Sculpter à l’anglaise depuis 1900

Par Manou Farine · L'ŒIL

Le 26 janvier 2011 - 1670 mots

Première depuis trente ans, la Royal Academy of Arts ausculte le développement effervescent de la sculpture moderne britannique. Une exposition qui veut bousculer les conventions pour une lecture qui assumerait des influences tous azimuts.

En 1996, à Paris, la galerie du Jeu de paume déroulait un mémorable parcours qui établissait un panorama de la sculpture anglaise au xxe siècle. Au menu : dix-neuf stars, de Jacob Epstein à Damien Hirst, en passant par Barbara Hepworth, Henry Moore, Anthony Caro, Tony Cragg ou Anish Kapoor, pour un accrochage muséal et succinct. En dehors du caractère laconique de la sélection, la manifestation frappait par la nature œdipienne de l’histoire qu’elle énonçait.

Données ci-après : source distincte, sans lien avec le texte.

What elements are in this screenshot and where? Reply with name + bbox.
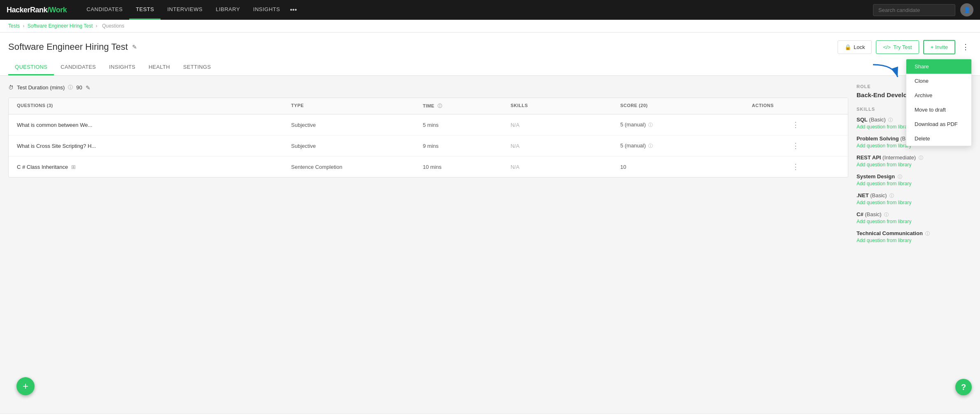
page-header: Software Engineer Hiring Test ✎ 🔒 Lock <… [0, 33, 980, 76]
skill-tc-name: Technical Communication ⓘ [857, 230, 972, 237]
question-score-3: 10 [620, 164, 752, 170]
col-actions: ACTIONS [752, 103, 840, 109]
duration-value: 90 [76, 84, 82, 91]
score-info-icon-1: ⓘ [648, 122, 653, 127]
skill-csharp: C# (Basic) ⓘ Add question from library [857, 211, 972, 224]
table-row: What is common between We... Subjective … [9, 114, 848, 135]
nav-links: CANDIDATES TESTS INTERVIEWS LIBRARY INSI… [80, 0, 300, 20]
question-time-1: 5 mins [423, 122, 510, 128]
question-skills-1: N/A [510, 122, 620, 128]
page-title-row: Software Engineer Hiring Test ✎ 🔒 Lock <… [8, 39, 972, 55]
inheritance-icon: ⊞ [71, 164, 76, 170]
question-name-1[interactable]: What is common between We... [17, 122, 291, 128]
dropdown-archive[interactable]: Archive [906, 88, 971, 103]
tab-health[interactable]: HEALTH [142, 60, 177, 75]
more-options-button[interactable]: ⋮ [959, 39, 972, 55]
col-time: TIME ⓘ [423, 103, 510, 109]
avatar[interactable]: 👤 [960, 3, 973, 16]
questions-table: QUESTIONS (3) TYPE TIME ⓘ SKILLS SCORE (… [8, 98, 848, 177]
skill-rest-api: REST API (Intermediate) ⓘ Add question f… [857, 154, 972, 168]
col-questions: QUESTIONS (3) [17, 103, 291, 109]
duration-label: Test Duration (mins) [17, 84, 65, 91]
breadcrumb: Tests › Software Engineer Hiring Test › … [0, 20, 980, 33]
question-type-3: Sentence Completion [291, 164, 423, 170]
table-header: QUESTIONS (3) TYPE TIME ⓘ SKILLS SCORE (… [9, 98, 848, 114]
lock-button[interactable]: 🔒 Lock [838, 40, 872, 54]
question-score-2: 5 (manual) ⓘ [620, 142, 752, 149]
add-from-library-rest[interactable]: Add question from library [857, 162, 972, 168]
question-skills-2: N/A [510, 143, 620, 149]
skill-sd-info[interactable]: ⓘ [898, 174, 902, 179]
score-info-icon-2: ⓘ [648, 143, 653, 148]
table-row: What is Cross Site Scripting? H... Subje… [9, 135, 848, 156]
question-time-2: 9 mins [423, 143, 510, 149]
row-actions-1[interactable]: ⋮ [752, 120, 840, 129]
duration-edit-icon[interactable]: ✎ [86, 84, 91, 91]
table-row: C # Class Inheritance ⊞ Sentence Complet… [9, 156, 848, 177]
try-test-button[interactable]: </> Try Test [876, 40, 919, 54]
dropdown-download-pdf[interactable]: Download as PDF [906, 117, 971, 131]
skill-sd-name: System Design ⓘ [857, 173, 972, 180]
add-button[interactable]: + [16, 377, 35, 395]
questions-area: ⏱ Test Duration (mins) ⓘ 90 ✎ QUESTIONS … [8, 84, 848, 405]
breadcrumb-test-name[interactable]: Software Engineer Hiring Test [28, 23, 93, 29]
search-input[interactable] [873, 4, 955, 16]
skill-tech-comm: Technical Communication ⓘ Add question f… [857, 230, 972, 243]
nav-more-dots[interactable]: ••• [286, 6, 300, 14]
tab-candidates[interactable]: CANDIDATES [54, 60, 102, 75]
skill-dotnet: .NET (Basic) ⓘ Add question from library [857, 192, 972, 205]
tab-questions[interactable]: QUESTIONS [8, 60, 54, 75]
duration-clock-icon: ⏱ [8, 84, 14, 91]
breadcrumb-tests[interactable]: Tests [8, 23, 20, 29]
nav-library[interactable]: LIBRARY [209, 0, 247, 20]
skill-rest-name: REST API (Intermediate) ⓘ [857, 154, 972, 161]
add-from-library-dotnet[interactable]: Add question from library [857, 200, 972, 205]
question-name-3[interactable]: C # Class Inheritance ⊞ [17, 164, 291, 170]
breadcrumb-current: Questions [102, 23, 124, 29]
dropdown-move-draft[interactable]: Move to draft [906, 103, 971, 117]
main-content: ⏱ Test Duration (mins) ⓘ 90 ✎ QUESTIONS … [0, 76, 980, 413]
page-title: Software Engineer Hiring Test ✎ [8, 42, 137, 52]
skill-system-design: System Design ⓘ Add question from librar… [857, 173, 972, 187]
edit-title-icon[interactable]: ✎ [132, 44, 137, 50]
skill-cs-info[interactable]: ⓘ [884, 212, 889, 217]
code-icon: </> [883, 44, 891, 50]
skill-sql-info[interactable]: ⓘ [888, 117, 893, 122]
question-type-1: Subjective [291, 122, 423, 128]
skill-dotnet-info[interactable]: ⓘ [889, 193, 894, 198]
dropdown-share[interactable]: Share [906, 59, 971, 74]
skill-cs-name: C# (Basic) ⓘ [857, 211, 972, 218]
tab-insights[interactable]: INSIGHTS [102, 60, 142, 75]
question-time-3: 10 mins [423, 164, 510, 170]
header-actions: 🔒 Lock </> Try Test + Invite ⋮ Share Clo… [838, 39, 972, 55]
skill-rest-info[interactable]: ⓘ [919, 155, 923, 160]
dropdown-delete[interactable]: Delete [906, 131, 971, 146]
logo[interactable]: HackerRank/Work [7, 6, 67, 14]
duration-info-icon[interactable]: ⓘ [68, 84, 73, 91]
nav-tests[interactable]: TESTS [129, 0, 161, 20]
nav-candidates[interactable]: CANDIDATES [80, 0, 129, 20]
skill-dotnet-name: .NET (Basic) ⓘ [857, 192, 972, 199]
time-info-icon[interactable]: ⓘ [438, 103, 442, 108]
invite-button[interactable]: + Invite [923, 40, 955, 54]
question-name-2[interactable]: What is Cross Site Scripting? H... [17, 143, 291, 149]
footer: About Privacy Policy Terms of Service Bl… [0, 413, 980, 420]
col-score: SCORE (20) [620, 103, 752, 109]
tab-navigation: QUESTIONS CANDIDATES INSIGHTS HEALTH SET… [8, 60, 972, 75]
add-from-library-tc[interactable]: Add question from library [857, 238, 972, 243]
row-actions-2[interactable]: ⋮ [752, 141, 840, 150]
nav-insights[interactable]: INSIGHTS [247, 0, 286, 20]
add-from-library-cs[interactable]: Add question from library [857, 219, 972, 224]
nav-interviews[interactable]: INTERVIEWS [161, 0, 209, 20]
dropdown-clone[interactable]: Clone [906, 74, 971, 88]
logo-text: HackerRank/Work [7, 6, 67, 14]
row-actions-3[interactable]: ⋮ [752, 162, 840, 171]
question-skills-3: N/A [510, 164, 620, 170]
dropdown-menu: Share Clone Archive Move to draft Downlo… [906, 59, 972, 146]
col-type: TYPE [291, 103, 423, 109]
skill-tc-info[interactable]: ⓘ [925, 231, 930, 236]
add-from-library-sd[interactable]: Add question from library [857, 181, 972, 187]
tab-settings[interactable]: SETTINGS [177, 60, 217, 75]
question-score-1: 5 (manual) ⓘ [620, 121, 752, 128]
help-button[interactable]: ? [955, 379, 972, 395]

Pas une séquence ou presque sans qu’une génération ne vienne déconstruire la précédente ou lui couper la tête. Résultat : une démonstration de force limpide et linéaire pour une sculpture anglaise championne toutes catégories. Autrement dit, un alignement étanche d’indiscutables chefs-d’œuvre sculpturaux, sans autre forme de procès contextuel.  Et c’est précisément ce que la Royal Academy of Arts prend à revers en réécrivant cette histoire. Quitte à majorer les interférences. Qu’est-ce que la modernité ? Qu’est-ce que la sculpture ? Qu’est-ce que le caractère britannique ? devrait se demander le spectateur en sortant de l’exposition. C’est ce pour quoi plaide Penelope Curtis, l’une des commissaires de l’exposition, directrice de la Tate Britain et auteur de nombreux ouvrages sur le sujet. 

Un ADN britannique ? Pourquoi ? Et comment ?
Sculpture, britannique et moderne, voilà donc le trépied que discute ce parcours diablement impur. Un parcours qui garde un pied dans le xixe siècle en s’ouvrant avec la Queen Victoria d’Alfred Gilbert (1854-1934) et qui se termine au seuil du xxie siècle avec l’iconoclaste Gustav Metzger. Et qui intègre tout : âges d’or successifs, crises, constructions institutionnelles, domination, contre-feux, influences multiples venues des États-Unis bien sûr, mais aussi et surtout de son propre empire, des Indes lointaines comme des cultures africaines ou océaniennes.  Où commence la modernité ? De « New Sculpture » en « Young British Artists », comment définir sa spécificité nationale ? Quelle place pour le puissant Royal College of Art et la Saint Martins School ? Comment négliger l’influence de l’Américain David Smith sur l’œuvre d’Anthony Caro, celle des cultures non-occidentales sur l’emploi de la taille directe, celle de Brancusi, de Mondrian comme des arts tribaux sur Barbara Hepworth et Henry Moore ? Comment omettre le poids des États-Unis dans la mythologie et la reconnaissance même d’une sculpture strictement britannique ? Comment méconnaître l’impact des œuvres de Jeff Koons introduites en Angleterre par Saatchi dans les années 1980 ?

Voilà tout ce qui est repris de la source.